Are the growing number of rare earth projects in Australia and elsewhere starting to force China onto the back foot?
The likes of Lynas (and its expanded product line from 2025), Iluka, Northern Minerals, and Arafura (Nolans) are starting to be felt globally, along with projects in the US, Canada, southern Africa, Sweden, and Norway.
Chinese interests tried to sneak a takeover of Northern Minerals before being stopped by the Australian government last month.
China is obviously starting to feel the heat, and it has reacted defensively by restricting exports of some rare minerals, such as germanium and gallium. Now, the controls are being expanded.
For a tightly controlled, Communist Party-run country, it's odd that ownership has never been made explicit for such a key mineral.
On Saturday, the Chinese government unveiled a list of rare earth regulations aimed at protecting supplies in the name of national security.
The new rules, which start on October 1, will cover the mining, smelting, and trade in rare earths used to make products from magnets in electric vehicles to consumer electronics.

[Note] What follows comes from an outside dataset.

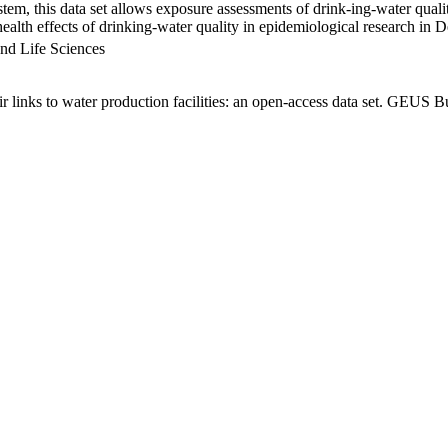
em, this data set allows exposure assessments of drink-ing-water qualit
g health effects of drinking-water quality in epidemiological research in
nd Life Sciences
links to water production facilities: an open-access data set. GEUS Bu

The regulations, issued by the State Council or cabinet, state that rare earth resources belong to the state, and that the government will oversee the development of the industry around rare earths.
That’s a group of 17 minerals, of which China has, in recent years, become the world's dominant producer, accounting for nearly 90% of global refined output.

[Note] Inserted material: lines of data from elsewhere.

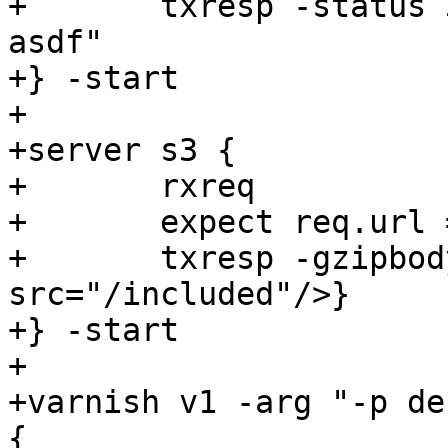
+	txresp -status 304 -nolen -hdr "Etag: 
asdf"

+} -start

+

+server s3 {

+	rxreq

+	expect req.url == /

+	txresp -gzipbody {<esi:include 
src="/included"/>}

+} -start

+

+varnish v1 -arg "-p de
{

Their global industrial significance is such that, under a law that entered into force in May, the EU set ambitious 2030 targets for domestic production of minerals crucial in the green transition—particularly rare earths due to their use in permanent magnets that power motors in EVs and wind energy.
The EU sees demand rising sixfold in the decade to 2030 and sevenfold by 2050.
The new Chinese regulations state the State Council will establish a rare earth product traceability information system.
Enterprises operating in rare earth mining, smelting, separation, and the export of rare earth products will be required to establish a product flow record system, shall "truthfully" record the flow, and shall enter it into the traceability system, the State Council said in a statement on Saturday.
China already last year introduced restrictions on exports of the elements germanium and gallium, used widely in the chip-making sector, citing the need to protect national security and interests.
It also banned the export of technology to make rare earth magnets, in addition to imposing a ban on technology to extract and separate rare earths.
Those rules fanned fears that restrictions in rare earth supplies might increase tensions with the West, particularly the United States, which accuses China of using economic coercion to influence other countries. Beijing denies the claim.
China's rare earth regulations also come as the EU gears up to impose provisional tariffs on Chinese EVs on July 4 to protect the 27-state bloc from what it says is a flood of EVs produced with unfair state subsidies, though both sides have said they plan talks on the proposed tariffs.